“Normally, I hand craft my images using vim.”

The above is a quote from Sam Ruby’s blog.  This deliciously innocent pedantry made me choke on my coffee in laughter.

The long road from HTML to PDF

HTML and PDF are the two most common formats on the web.  With good reason: HTML and friends give you a portability on the screen, while PDF gives you portability on paper.  With a few exceptions, they’re two ways of displaying the same content, optimized to different media.  So many developers will want to present their end-users with both ways of viewing their content: are you going to read this on screen, or on paper?  What’s more, developers will want the brand-image of their site also carried to the end media.

How do we achieve this?  The solution will inevitably involve conversion from a reference format, and I can see three possible architectures here:

  1. Develop in HTML; convert this to PDF when needed.
  2. Develop in PDF; convert this to HTML when needed.
  3. Develop in format X; convert this by turns to HTML and PDF when needed.

Let’s dismiss architecture no. 2 straight-away; no sane person develops in PDF.  Architecture no. 3 has some successful implementations (I’m thinking of reST here), but it has at least one problem: it makes difficult my second requirement of bringing the brand-image to both formats.  Why?  Because “brand image” will be specified somewhere external to the content itself, in a format specific to content format X, and this will then have to be transformed into CSS on the HTML side, and whatever else on the way to PDF (e.g. through LaTeX, of which I am ignorant).  This is presumably possible, but hard.  The only easy (and sensible) way architecture no. 3 can get around this is to go by the [Format X -> HTML -> PDF] route — but in this case we’re back to implementing architecture no. 1.

So, my iron logic dictates that the way of distributing content as both HTML and branding-aware PDF is to use an HTML -> PDF converter.

Now, searching for this will bring you examples of software making valiant attempts to implement all of HTML and CSS, including the CSS2 and 3 additions for paged media.  I know of three converters of this type:

  • Pisa, or XHTML2PDF.  Written in Python, under GPL or commercial license.
  • dompdf, “a (mostly) CSS 2.1-compliant HTML to PDF converter.”  Written in PHP, licensed under LGPL.
  • Prince XML.  Closed source and bloody expensive, though a free watermarking version is available.

I’m going to dismiss Pisa: my (quickly aborted) experience with it has been awful (every block element was placed in a visible box; loads of lines of CSS were mis-interpreted).  Of the dompdf library, I’ve actually used it to good effect when writing in PHP.  A couple of problems with it: I’m not a big fan of PHP (not well-suited to my ideal usage of a converter on the command line), and some things it couldn’t handle so well: in particular, pagination (with tables), the crucial ability of anything converting to a page-oriented format.
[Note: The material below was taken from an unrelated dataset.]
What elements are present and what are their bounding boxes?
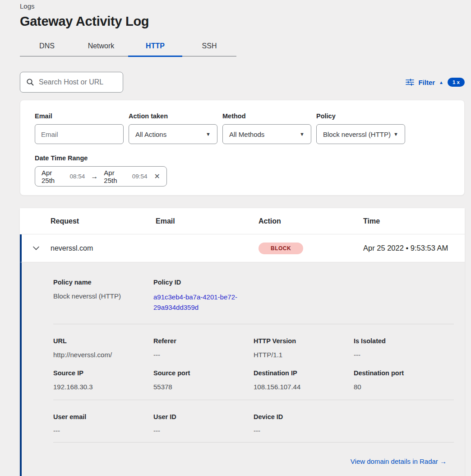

The third, Prince XML, is pretty good at what it does.  However, the free version I’ve tried out places its logo on the first page.  I don’t want this blemish on my lovely-crafted documents; nor do I want to waste my precious printer ink.  I considered hacking away the watermark: firstly inserting an extra first page via CSS, then slicing off the first page of the PDF, but this fudges things like page numbering; secondly by programmatically removing the watermark, but this came to nil too (I couldn’t figure out how to do it).  In any case, I don’t feel comfortable violating the license like that, and it’s an ugly solution.  Also, did I mention that Prince XML is bloody expensive?

It took me quite a while to realise what is now an obvious point: all these programs are reinventing the wheel.  They are literally implementing their own browser and its ability to print to PDF.  Most of you can do all that right now: File > Print > Print to File, depending on your browser.  The happy realisation is that the bulk of the work needed for our task is right here, hidden away in our open-source browsers.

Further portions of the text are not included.